Jim Devine 'lied to cover up other lies'

Exactly three years ago Marion Kinley walked out of her job as office manager for former Livingston MP Jim Devine.

It is a strange coincidence that her "absolute nightmare" began on the same date that her ex-boss received a 16-month jail term for fraudulently claiming £8,385 in parliamentary expenses.

Ms Kinley had worked for the 58-year-old when he was an official at public sector union Unison, and again when he was elected to the Commons.

She initially regarded her boss as a friend.

"He was always a good laugh, good on a night out - he was the life and soul of the party," she said.

But she said she had seen a negative side to Devine: "He exaggerated everything.

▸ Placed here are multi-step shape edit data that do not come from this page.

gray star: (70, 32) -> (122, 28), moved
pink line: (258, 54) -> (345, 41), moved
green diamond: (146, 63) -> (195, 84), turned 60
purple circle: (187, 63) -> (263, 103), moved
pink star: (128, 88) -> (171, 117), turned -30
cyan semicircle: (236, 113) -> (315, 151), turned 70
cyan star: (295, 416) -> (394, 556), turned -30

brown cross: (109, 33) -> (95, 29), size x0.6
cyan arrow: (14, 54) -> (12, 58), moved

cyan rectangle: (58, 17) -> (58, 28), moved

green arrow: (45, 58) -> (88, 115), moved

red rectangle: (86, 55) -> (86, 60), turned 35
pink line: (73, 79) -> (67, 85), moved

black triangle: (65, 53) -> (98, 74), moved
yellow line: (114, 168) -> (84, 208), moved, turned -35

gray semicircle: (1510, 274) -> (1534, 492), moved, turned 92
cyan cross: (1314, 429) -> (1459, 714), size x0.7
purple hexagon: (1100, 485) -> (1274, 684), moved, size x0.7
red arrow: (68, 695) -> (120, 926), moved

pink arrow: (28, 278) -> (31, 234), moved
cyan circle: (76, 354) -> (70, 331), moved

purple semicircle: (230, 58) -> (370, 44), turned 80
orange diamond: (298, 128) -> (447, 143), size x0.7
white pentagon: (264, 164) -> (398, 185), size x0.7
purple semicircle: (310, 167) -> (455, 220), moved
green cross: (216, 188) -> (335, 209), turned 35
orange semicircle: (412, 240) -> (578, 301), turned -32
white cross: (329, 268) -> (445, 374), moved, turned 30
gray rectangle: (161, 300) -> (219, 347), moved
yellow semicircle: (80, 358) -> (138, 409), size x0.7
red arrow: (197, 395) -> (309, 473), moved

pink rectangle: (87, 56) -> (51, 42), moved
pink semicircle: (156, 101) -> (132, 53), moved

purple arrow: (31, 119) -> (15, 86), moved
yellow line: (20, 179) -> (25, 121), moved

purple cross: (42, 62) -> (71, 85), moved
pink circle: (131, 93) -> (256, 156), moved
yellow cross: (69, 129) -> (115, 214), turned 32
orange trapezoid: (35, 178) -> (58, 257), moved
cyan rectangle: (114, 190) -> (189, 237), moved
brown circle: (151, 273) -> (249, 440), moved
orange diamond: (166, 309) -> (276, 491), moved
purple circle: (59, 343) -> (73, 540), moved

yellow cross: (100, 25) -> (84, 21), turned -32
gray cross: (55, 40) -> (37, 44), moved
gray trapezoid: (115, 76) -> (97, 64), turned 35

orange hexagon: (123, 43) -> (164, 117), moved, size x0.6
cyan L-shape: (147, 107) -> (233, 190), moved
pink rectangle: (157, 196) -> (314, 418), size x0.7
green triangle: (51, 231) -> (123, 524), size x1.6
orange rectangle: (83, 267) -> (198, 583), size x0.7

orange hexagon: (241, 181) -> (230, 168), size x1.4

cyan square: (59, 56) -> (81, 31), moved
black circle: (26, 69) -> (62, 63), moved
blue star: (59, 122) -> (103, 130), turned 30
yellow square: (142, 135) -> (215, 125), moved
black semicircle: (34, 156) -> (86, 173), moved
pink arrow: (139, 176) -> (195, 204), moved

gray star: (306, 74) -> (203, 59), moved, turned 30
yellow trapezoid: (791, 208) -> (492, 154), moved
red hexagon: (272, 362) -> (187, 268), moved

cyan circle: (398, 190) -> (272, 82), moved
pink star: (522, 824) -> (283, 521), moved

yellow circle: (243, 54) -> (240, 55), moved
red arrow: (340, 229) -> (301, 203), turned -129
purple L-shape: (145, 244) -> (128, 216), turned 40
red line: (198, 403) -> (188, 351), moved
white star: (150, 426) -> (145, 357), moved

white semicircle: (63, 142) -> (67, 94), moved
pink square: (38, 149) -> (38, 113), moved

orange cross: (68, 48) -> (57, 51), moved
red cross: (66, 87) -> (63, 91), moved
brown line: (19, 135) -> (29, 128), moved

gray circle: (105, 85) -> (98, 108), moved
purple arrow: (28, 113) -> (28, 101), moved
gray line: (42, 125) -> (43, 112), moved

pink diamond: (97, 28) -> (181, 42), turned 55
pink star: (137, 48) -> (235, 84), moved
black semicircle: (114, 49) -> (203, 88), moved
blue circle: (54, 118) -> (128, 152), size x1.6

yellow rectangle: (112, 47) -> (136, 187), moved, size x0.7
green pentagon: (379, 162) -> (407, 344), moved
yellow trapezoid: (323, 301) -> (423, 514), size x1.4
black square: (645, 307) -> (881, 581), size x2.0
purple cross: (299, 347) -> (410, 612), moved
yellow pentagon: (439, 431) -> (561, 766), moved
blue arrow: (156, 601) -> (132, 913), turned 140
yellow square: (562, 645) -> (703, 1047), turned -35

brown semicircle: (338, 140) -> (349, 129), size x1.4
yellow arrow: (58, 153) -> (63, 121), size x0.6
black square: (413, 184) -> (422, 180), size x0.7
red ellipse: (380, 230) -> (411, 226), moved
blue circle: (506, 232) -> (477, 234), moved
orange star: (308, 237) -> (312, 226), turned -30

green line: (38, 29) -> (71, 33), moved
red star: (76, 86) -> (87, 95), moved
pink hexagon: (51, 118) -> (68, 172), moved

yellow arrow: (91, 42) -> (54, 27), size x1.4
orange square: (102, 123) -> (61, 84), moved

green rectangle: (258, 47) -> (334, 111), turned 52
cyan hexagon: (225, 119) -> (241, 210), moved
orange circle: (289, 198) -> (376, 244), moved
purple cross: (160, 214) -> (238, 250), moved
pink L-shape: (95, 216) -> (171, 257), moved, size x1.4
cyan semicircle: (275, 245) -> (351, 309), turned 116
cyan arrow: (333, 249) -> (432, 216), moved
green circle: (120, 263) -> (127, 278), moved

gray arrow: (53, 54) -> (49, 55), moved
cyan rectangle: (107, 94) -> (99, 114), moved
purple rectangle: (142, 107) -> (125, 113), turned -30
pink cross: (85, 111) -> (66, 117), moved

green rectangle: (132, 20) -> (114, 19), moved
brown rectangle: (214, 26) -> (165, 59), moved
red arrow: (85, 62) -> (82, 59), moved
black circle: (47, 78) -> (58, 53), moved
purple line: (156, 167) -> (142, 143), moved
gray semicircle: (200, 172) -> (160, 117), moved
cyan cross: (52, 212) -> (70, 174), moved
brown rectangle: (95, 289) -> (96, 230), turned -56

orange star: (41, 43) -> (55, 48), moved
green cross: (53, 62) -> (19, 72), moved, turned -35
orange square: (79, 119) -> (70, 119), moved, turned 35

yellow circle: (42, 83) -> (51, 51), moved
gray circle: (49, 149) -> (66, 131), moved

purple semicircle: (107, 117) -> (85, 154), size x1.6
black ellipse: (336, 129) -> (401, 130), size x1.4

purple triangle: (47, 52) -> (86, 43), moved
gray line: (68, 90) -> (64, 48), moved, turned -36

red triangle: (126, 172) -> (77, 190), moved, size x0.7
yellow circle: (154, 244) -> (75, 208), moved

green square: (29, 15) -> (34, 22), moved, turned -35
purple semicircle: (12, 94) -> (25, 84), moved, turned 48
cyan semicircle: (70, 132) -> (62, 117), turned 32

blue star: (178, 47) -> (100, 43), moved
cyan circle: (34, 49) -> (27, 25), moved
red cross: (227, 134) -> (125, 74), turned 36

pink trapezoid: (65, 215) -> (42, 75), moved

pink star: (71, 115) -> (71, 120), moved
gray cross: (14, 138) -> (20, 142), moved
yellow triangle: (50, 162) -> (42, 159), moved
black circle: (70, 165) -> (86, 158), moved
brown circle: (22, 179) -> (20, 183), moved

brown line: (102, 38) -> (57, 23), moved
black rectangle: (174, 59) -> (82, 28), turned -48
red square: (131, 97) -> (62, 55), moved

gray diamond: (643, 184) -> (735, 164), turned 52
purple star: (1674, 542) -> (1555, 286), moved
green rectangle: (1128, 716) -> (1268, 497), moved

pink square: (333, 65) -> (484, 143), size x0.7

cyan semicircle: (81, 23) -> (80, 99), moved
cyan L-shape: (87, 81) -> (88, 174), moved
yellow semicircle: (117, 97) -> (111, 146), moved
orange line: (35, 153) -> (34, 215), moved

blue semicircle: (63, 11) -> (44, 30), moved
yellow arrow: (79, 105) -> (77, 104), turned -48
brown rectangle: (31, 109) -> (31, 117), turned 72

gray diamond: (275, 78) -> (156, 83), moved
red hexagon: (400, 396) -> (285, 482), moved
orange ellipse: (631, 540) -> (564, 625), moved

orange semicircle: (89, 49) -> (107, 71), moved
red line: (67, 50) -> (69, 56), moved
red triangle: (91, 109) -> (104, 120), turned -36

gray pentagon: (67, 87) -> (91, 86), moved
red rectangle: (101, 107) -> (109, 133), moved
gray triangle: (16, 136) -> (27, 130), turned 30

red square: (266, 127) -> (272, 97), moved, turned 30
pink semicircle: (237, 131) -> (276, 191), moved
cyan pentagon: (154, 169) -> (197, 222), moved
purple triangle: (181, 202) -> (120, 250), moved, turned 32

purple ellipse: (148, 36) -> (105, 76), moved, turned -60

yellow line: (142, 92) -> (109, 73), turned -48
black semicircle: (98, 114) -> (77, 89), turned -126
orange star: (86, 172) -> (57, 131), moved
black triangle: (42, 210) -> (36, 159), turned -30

"I've always said he was a Walter Mitty character but there's no harm in that if it's just exaggerations."

But the 47-year-old said his failings soon began to take a more sinister turn.

Image caption Jim Devine was found guilty after a trial at Southwark Crown Court

"The alcohol and the arrogance about being an MP made him think he was untouchable and invincible," she said.

"He thought he could say or do anything he liked and get away with it because he was an MP."

On 31 March, 2008, the Glaswegian was hit by a thunderbolt when she returned to work after a seemingly normal weekend.

"Jim had asked a friend to phone me up pretending to be a reporter who was doing an article on his expenses, and in particular my salary," she said.

"I'd got the message on my phone and Jim told me he'd confirmed with an editor that the woman was a reporter.

"But I realised it was a pack of lies when I found the e-mail from his friend, saying that she'd pretended to be a reporter.

"After that I went home sick and never heard from him again."

After the hoax, Ms Kinley took her case to an employment tribunal.

It only concluded in October last year, when the MP was ordered to pay his former office manager £35,000 for unfair dismissal and breach of contract.

'Habitual liar'

Ms Kinley said Devine had begun spreading stories about her before the tribunal ended.

"He said I'd made fraudulent claims and the reason I'd done it was because I had a gambling addiction and went to casinos three times a week," she said.

When he was on trial Devine claimed he had to put in the false claims because the tribunal had put him in financial trouble.

But Ms Kinley said: "The £35,000 wasn't awarded to me until October and he put in the false claims in 2009.

"He just lied to cover up other lies. He's a habitual liar."

Now that the case has concluded, after "a long three years", Ms Kinley says she is keen to get on with her life.

She said: "I don't take any delight in seeing him go to prison because he was a friend.

"But he tried to blame everyone to save his own skin. He deserves to go to jail."